Exposure to tobacco smoke quickly damages blood vessels throughout the body and increases the risk of blood clots.
The chemicals in tobacco smoke damage the delicate lining of the lungs and can cause permanent damage that reduces the lungs’ ability to exchange air effectively.
How does tobacco use affect the human body?
Smoking tobacco damages the heart and blood vessels (cardiovascular system), increasing the risk of heart disease and stroke. It is the main cause of coronary artery disease, which can lead to a heart attack. Smoking causes high blood pressure, reduces your ability to exercise, and increases the risk of blood clots.
How long does it take to cause harm?
Smoking for less than a week can interfere with your lungs. It doesn’t take long for the effects of smoking to harm the body. In fact, it only takes five to seven days. Because cigarettes fill your lungs with dangerous chemicals, your lungs cannot fully recover.
How do the chemicals in cigarettes affect the body?

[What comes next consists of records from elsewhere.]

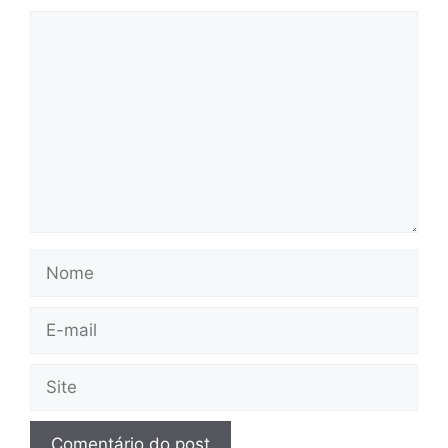
Comentário
Nome
E-
mail
Site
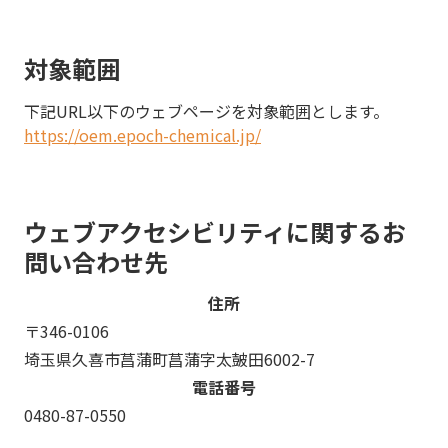
対象範囲
下記URL以下のウェブページを対象範囲とします。
https://oem.epoch-chemical.jp/
ウェブアクセシビリティに関するお
問い合わせ先
住所
〒346-0106
埼玉県久喜市菖蒲町菖蒲字太皷田6002-7
電話番号
0480-87-0550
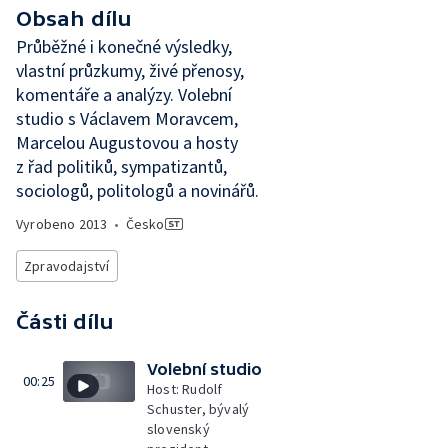
Obsah dílu
Průběžné i konečné výsledky,
vlastní průzkumy, živé přenosy,
komentáře a analýzy. Volební
studio s Václavem Moravcem,
Marcelou Augustovou a hosty
z řad politiků, sympatizantů,
sociologů, politologů a novinářů.
Vyrobeno
2013
•
Česko
Zpravodajství
Části dílu
Volební studio
00:25
Host: Rudolf
Schuster, bývalý
slovenský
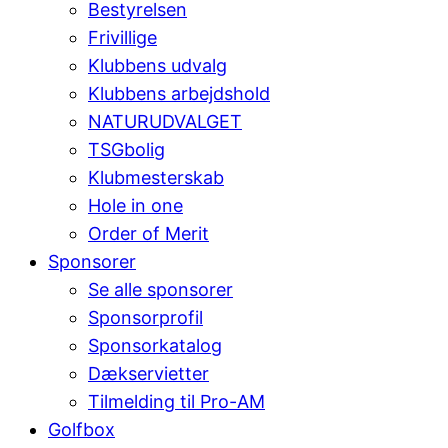
Bestyrelsen
Frivillige
Klubbens udvalg
Klubbens arbejdshold
NATURUDVALGET
TSGbolig
Klubmesterskab
Hole in one
Order of Merit
Sponsorer
Se alle sponsorer
Sponsorprofil
Sponsorkatalog
Dækservietter
Tilmelding til Pro-AM
Golfbox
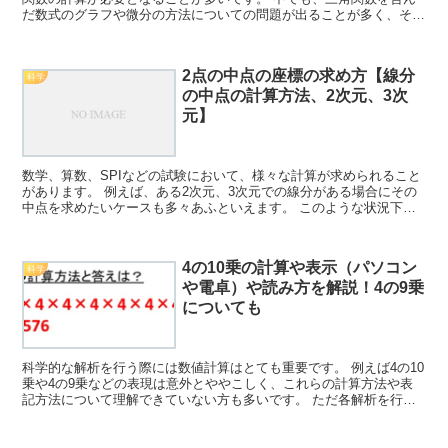
だ数式のグラフや微分の方法についての問題が出ることが多く、その
解法について理解しておくといいです。 ここでは、この三...
2点の中点の座標の求め方【線分
科学
の中点の計算方法、2次元、3次
元】
数学、算数、SPIなどの試験において、様々な計算が求められること
があります。 例えば、ある2次元、3次元での線分がある場合にその
中点を求めたいケースも多々あふといえます。 このような状況下で
はどう計算していけばいいのか理解していますか。 こ...
4の10乗の計算や表示（パソコン
科学
や電卓）や読み方を解説！4の9乗
についても
科学的な解析を行う際には数値計算はとても重要です。 例えば4の10
乗や4の9乗などの表現は意外とややこしく、これらの計算方法や表
記方法について理解できていない方も多いです。 ただ各解析を行う
ためにはこれらの計算の理解が必須であり、中でもここ...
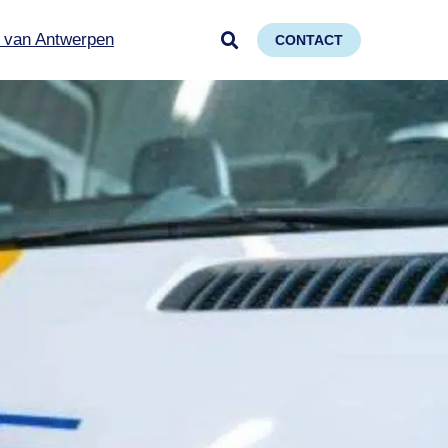
 van Antwerpen
CONTACT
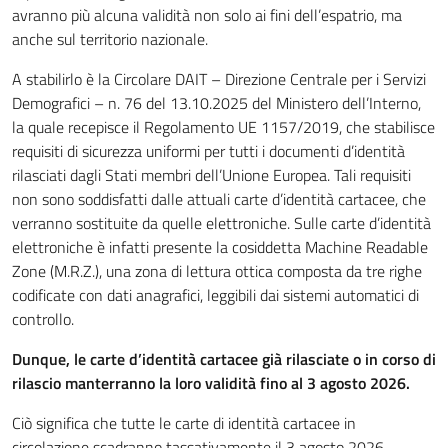
avranno più alcuna validità non solo ai fini dell’espatrio, ma
anche sul territorio nazionale.
A stabilirlo è la Circolare DAIT – Direzione Centrale per i Servizi
Demografici – n. 76 del 13.10.2025 del Ministero dell’Interno,
la quale recepisce il Regolamento UE 1157/2019, che stabilisce
requisiti di sicurezza uniformi per tutti i documenti d’identità
rilasciati dagli Stati membri dell’Unione Europea. Tali requisiti
non sono soddisfatti dalle attuali carte d’identità cartacee, che
verranno sostituite da quelle elettroniche. Sulle carte d’identità
elettroniche è infatti presente la cosiddetta Machine Readable
Zone (M.R.Z.), una zona di lettura ottica composta da tre righe
codificate con dati anagrafici, leggibili dai sistemi automatici di
controllo.
Dunque, le carte d’identità cartacee già rilasciate o in corso di
rilascio manterranno la loro validità fino al 3 agosto 2026.
Ciò significa che tutte le carte di identità cartacee in
circolazione scadranno tassativamente il 3 agosto 2026,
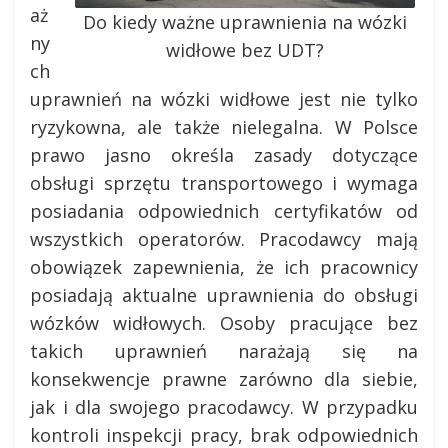
aż
Do kiedy ważne uprawnienia na wózki
ny
widłowe bez UDT?
ch
uprawnień na wózki widłowe jest nie tylko
ryzykowna, ale także nielegalna. W Polsce
prawo jasno określa zasady dotyczące
obsługi sprzętu transportowego i wymaga
posiadania odpowiednich certyfikatów od
wszystkich operatorów. Pracodawcy mają
obowiązek zapewnienia, że ich pracownicy
posiadają aktualne uprawnienia do obsługi
wózków widłowych. Osoby pracujące bez
takich uprawnień narażają się na
konsekwencje prawne zarówno dla siebie,
jak i dla swojego pracodawcy. W przypadku
kontroli inspekcji pracy, brak odpowiednich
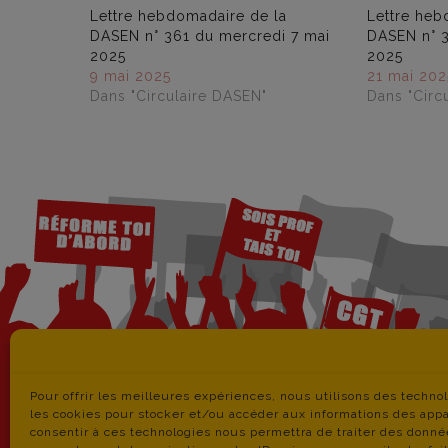
Lettre hebdomadaire de la
Lettre heb
DASEN n° 361 du mercredi 7 mai
DASEN n° 3
2025
2025
9 mai 2025
21 mai 202
Dans "Circulaire DASEN"
Dans "Circ
Pour offrir les meilleures expériences, nous utilisons des techno
les cookies pour stocker et/ou accéder aux informations des appar
consentir à ces technologies nous permettra de traiter des donné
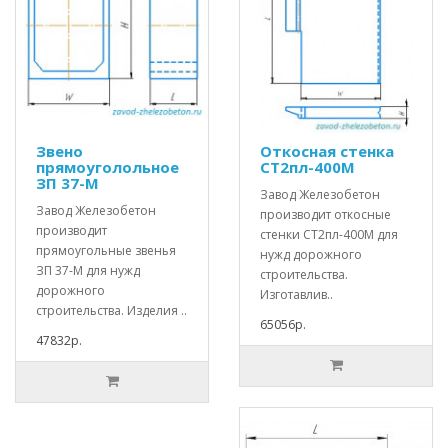
Звено
Откосная стенка
прямоуголольное
СТ2пл-400М
ЗП 37-М
Завод Железобетон
Завод Железобетон
производит откосные
производит
стенки СТ2пл-400М для
прямоугольные звенья
нужд дорожного
ЗП 37-М для нужд
строительства.
дорожного
Изготавлив..
строительства. Изделия ..
65056р.
47832р.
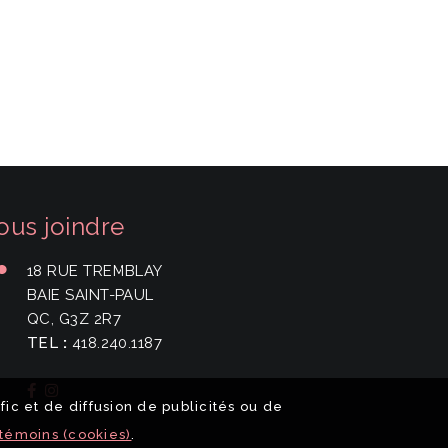
ous joindre
18 RUE TREMBLAY
BAIE SAINT-PAUL
QC, G3Z 2R7
TEL
:
418.240.1187
afic et de diffusion de publicités ou de
 témoins (cookies)
.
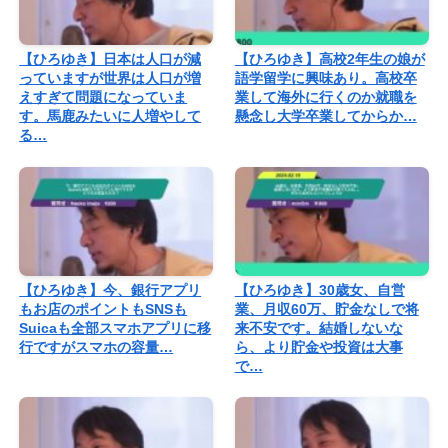
【ひろゆき】日本は人口が減
【ひろゆき】高校2年生の娘が
っていますが世界は人口が増
語学留学に興味あり。高校卒
えすぎて問題になっていま
業して海外に行くのか就職を
す。馬鹿みたいに人増やして
懸念し大学卒業してからか…
る…
【ひろゆき】今、銀行アプリ
【ひろゆき】30歳女、自営
もお店のポイントもSNSも
業、月収60万、貯金なしで将
Suicaも全部スマホアプリに移
来不安です。結婚しないな
行ですがスマホの容量…
ら、より貯金や投資は大事
で…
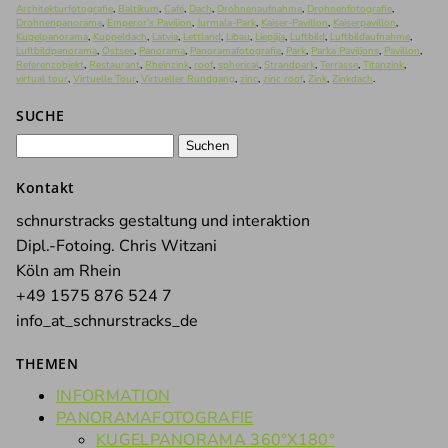
Architekturfotografie
,
Baltikum
,
Café
,
Dach
,
Drohnenaufnahme
,
Drohnenfotografie
,
Drohnenpanorama
,
Emperor’s Pavilion
,
Jurmala-Park
,
Kaiser-Pavillon
,
Kaiserpavillon
,
Kugelpanorama
,
Kuppeldach
,
Latvia
,
Lettland
,
Libau
,
Liepāja
,
Luftbild
,
Luftbildaufnahme
,
Luftbildpanorama
,
Ostsee
,
Panorama
,
Panoramafotografie
,
Park
,
Parka Paviljons
,
Pavillon
,
Referenzobjekt
,
Restaurant
,
Rheinzink
,
roof
,
spherical
,
Strandpark
,
Terrasse
,
Titanzink
,
virtual tour
,
Virtuelle Tour
,
Virtueller Rundgang
,
zinc
,
zinc roof
,
Zink
,
Zinkdach
.
SUCHE
Suchen
nach:
Kontakt
schnurstracks gestaltung und interaktion
Dipl.-Fotoing. Chris Witzani
Köln am Rhein
+49 1575 876 524 7
info_at_schnurstracks_de
THEMEN
INFORMATION
PANORAMAFOTOGRAFIE
KUGELPANORAMA 360°X180°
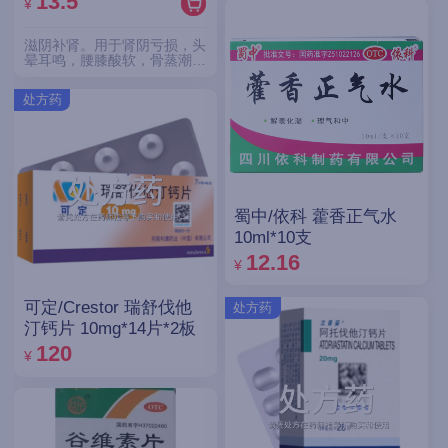
13.5
¥
滋阴补肾。用于肾阴亏损，头
晕耳鸣，腰膝酸软，骨蒸潮
热，盗汗遗精。
处方药
蜀中/依科 藿香正气水
10ml*10支
12.16
¥
可定/Crestor 瑞舒伐他
处方药
汀钙片 10mg*14片*2板
120
¥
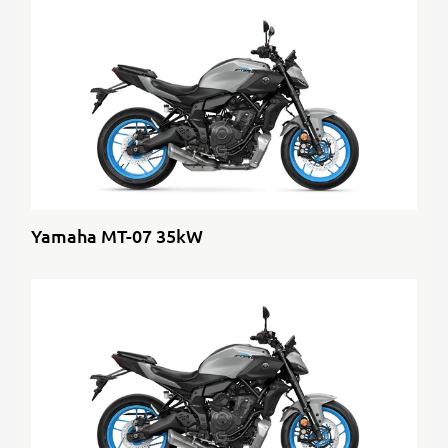
Yamaha MT-07 35kW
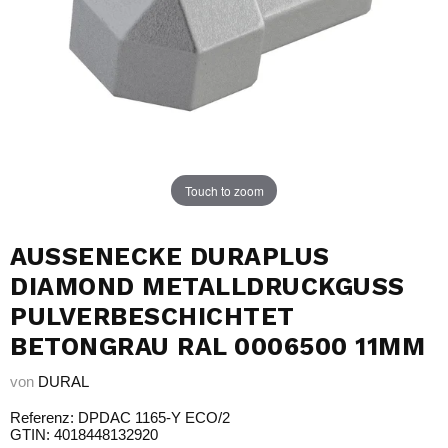
Touch to zoom
AUSSENECKE DURAPLUS D
IAMOND METALLDRUCKGUSS P
ULVERBESCHICHTET B
ETONGRAU RAL 0006500 11MM
von
DURAL
Referenz: DPDAC 1165-Y ECO/2
GTIN: 4018448132920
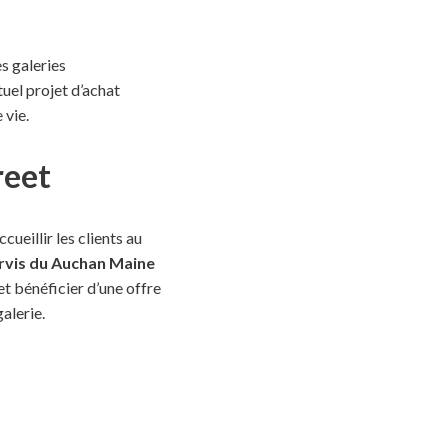
s galeries
uel projet d’achat
 vie.
reet
eillir les clients au
parvis du Auchan Maine
et bénéficier d’une offre
alerie.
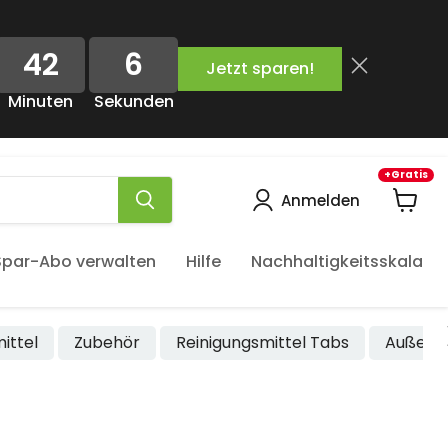
42
5
Jetzt sparen!
Minuten
Sekunden
+Gratis
Anmelden
Waren
anzeig
Spar-Abo verwalten
Hilfe
Nachhaltigkeitsskala
ittel
Zubehör
Reinigungsmittel Tabs
Außenb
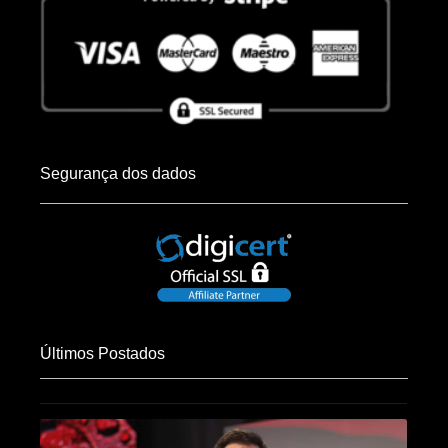
Segurança dos dados
Últimos Postados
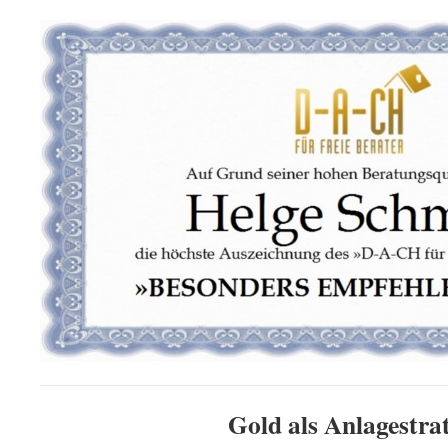
Gold als Anlagestra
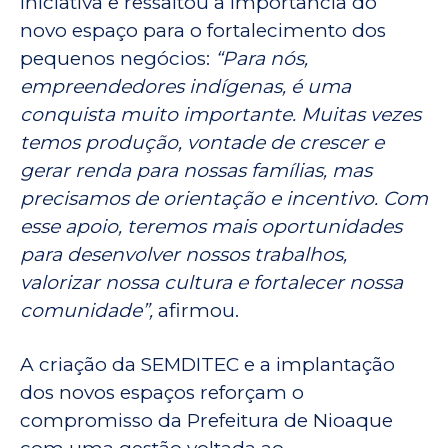
iniciativa e ressaltou a importância do
novo espaço para o fortalecimento dos
pequenos negócios:
“Para nós,
empreendedores indígenas, é uma
conquista muito importante. Muitas vezes
temos produção, vontade de crescer e
gerar renda para nossas famílias, mas
precisamos de orientação e incentivo. Com
esse apoio, teremos mais oportunidades
para desenvolver nossos trabalhos,
valorizar nossa cultura e fortalecer nossa
comunidade”,
afirmou.
A criação da SEMDITEC e a implantação
dos novos espaços reforçam o
compromisso da Prefeitura de Nioaque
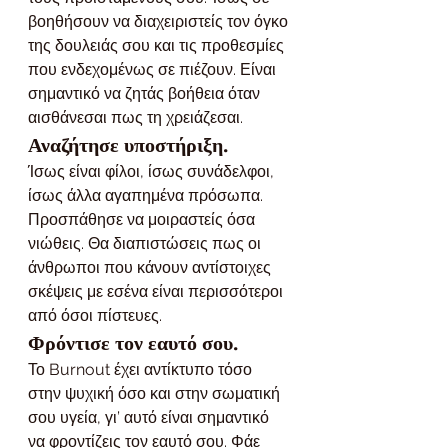
βοηθήσουν να διαχειριστείς τον όγκο 
της δουλειάς σου και τις προθεσμίες 
που ενδεχομένως σε πιέζουν. Είναι 
σημαντικό να ζητάς βοήθεια όταν 
αισθάνεσαι πως τη χρειάζεσαι.
Αναζήτησε υποστήριξη.
Ίσως είναι φίλοι, ίσως συνάδελφοι, 
ίσως άλλα αγαπημένα πρόσωπα. 
Προσπάθησε να μοιραστείς όσα 
νιώθεις. Θα διαπιστώσεις πως οι 
άνθρωποι που κάνουν αντίστοιχες 
σκέψεις με εσένα είναι περισσότεροι 
από όσοι πίστευες.
Φρόντισε τον εαυτό σου. 
Το Burnout έχει αντίκτυπο τόσο 
στην ψυχική όσο και στην σωματική 
σου υγεία, γι’ αυτό είναι σημαντικό 
να φροντίζεις τον εαυτό σου. Φάε 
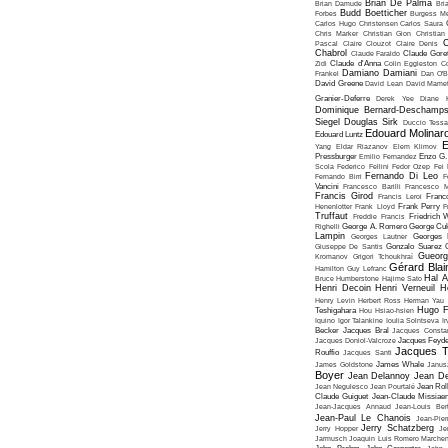
Brian De Palma
Brian Damude
Bri
Budd Boetticher
Forbes
Burgess Me
Carlos Hugo Christensen
Carlos Saura
Chris Marker
Christian Gion
Christian
C
Pascal
Claire Clouzot
Claire Denis
Chabrol
Claude Faraldo
Claude Goret
Zidi
Claude d'Anna
Colin Eggleston
Co
Damiano Damiani
Frankel
Dan O'
David Greene
David Lean
David Mame
Granier-Deferre
Derek Yee
Diane 
Dominique Bernard-Deschamp
Siegel
Douglas Sirk
Duccio Tessa
Edouard Molinar
Edouard Luntz
E
Yang
Eldar Riazanov
Elem Klimov
Pressburger
Emilio Fernandez
Enzo G. 
Scola
Federico Fellini
Fedor Ozep
Fei
Fernando Di Leo
Fernando Birri
F
Vancini
Francesco Barilli
Francesco M
Francis Girod
Francis Leroi
Franco
Henenlotter
Frank Lloyd
Frank Perry
F
Truffaut
Freddie Francis
Friedrich 
Righelli
George A. Romero
George Cu
Lampin
Georges Lautner
Georges 
Giuseppe De Santis
Gonzalo Suarez
Gueorg
Kromanov
Grigori Tchoukhraï
Gérard Blai
Hamilton
Guy Lefranc
Hal 
Bruce Humberstone
Hajime Sato
Henri Decoin
Henri Verneuil
H
Henry Levin
Herbert Ross
Herman Yau
Hugo F
Teshigahara
Hou Hsiao-hsien
Iquino
Igor Talankine
Ioulia Solntseva
I
Becker
Jacques Bral
Jacques Consta
Jacques Doniol-Valcroze
Jacques Feyd
Jacques T
Rouffio
Jacques Santi
James Goldstone
James Whale
Janus
Boyer
Jean Delannoy
Jean De
Jean Negulesco
Jean Pourtalé
Jean Rol
Claude Guiguet
Jean-Claude Missiae
Jean-Jacques Annaud
Jean-Louis Bert
Jean-Paul Le Chanois
Jean-Pie
Jerry Schatzberg
Jerry Hopper
Je
Jarmusch
Joaquin Luis Romero Marchen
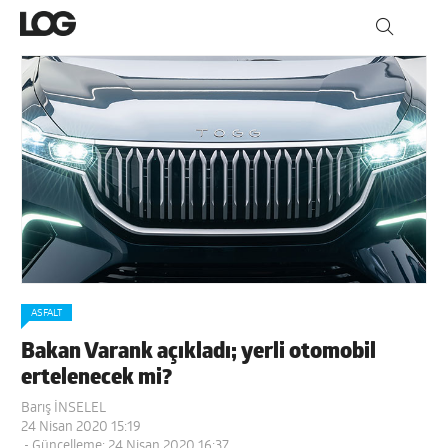
ASFALT
Bakan Varank açıkladı; yerli otomobil
ertelenecek mi?
Barış İNSELEL
24 Nisan 2020 15:19
- Güncelleme: 24 Nisan 2020 16:37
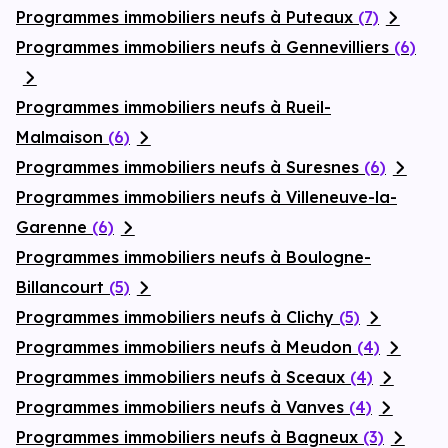
Programmes immobiliers neufs à Puteaux
(7)
Programmes immobiliers neufs à Gennevilliers
(6)
Programmes immobiliers neufs à Rueil-
Malmaison
(6)
Programmes immobiliers neufs à Suresnes
(6)
Programmes immobiliers neufs à Villeneuve-la-
Garenne
(6)
Programmes immobiliers neufs à Boulogne-
Billancourt
(5)
Programmes immobiliers neufs à Clichy
(5)
Programmes immobiliers neufs à Meudon
(4)
Programmes immobiliers neufs à Sceaux
(4)
Programmes immobiliers neufs à Vanves
(4)
Programmes immobiliers neufs à Bagneux
(3)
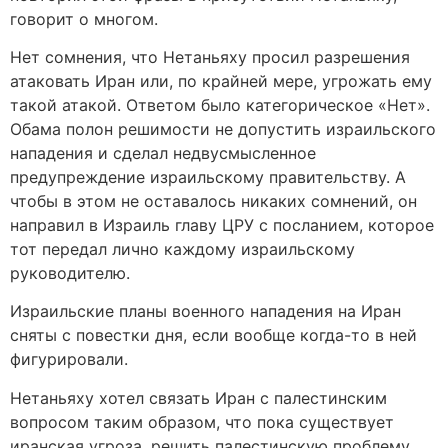
говорит о многом.
Нет сомнения, что Нетаньяху просил разрешения
атаковать Иран или, по крайней мере, угрожать ему
такой атакой. Ответом было категорическое «Нет».
Обама полон решимости не допустить израильского
нападения и сделал недвусмысленное
предупреждение израильскому правительству. А
чтобы в этом не оставалось никаких сомнений, он
направил в Израиль главу ЦРУ с посланием, которое
тот передал лично каждому израильскому
руководителю.
Израильские планы военного нападения на Иран
сняты с повестки дня, если вообще когда-то в ней
фигурировали.
Нетаньяху хотел связать Иран с палестинским
вопросом таким образом, что пока существует
иранская угроза, решить палестинскую проблему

Smoking can damage the heart, blood vessels and blood cells. The chemicals and tars in cigarettes may increase the risk of atherosclerosis in humans, which is the buildup of plaque in the blood vessels. This buildup restricts blood flow and can lead to dangerous blockages.
How does tobacco affect the digestive system?
Smoking contributes to many common digestive system disorders, such as heartburn and gastroesophageal reflux disease (GERD), peptic ulcers, and some liver diseases. Smoking increases the risk of Crohn’s disease, colon polyps and pancreatitis and may increase the risk of gallstones.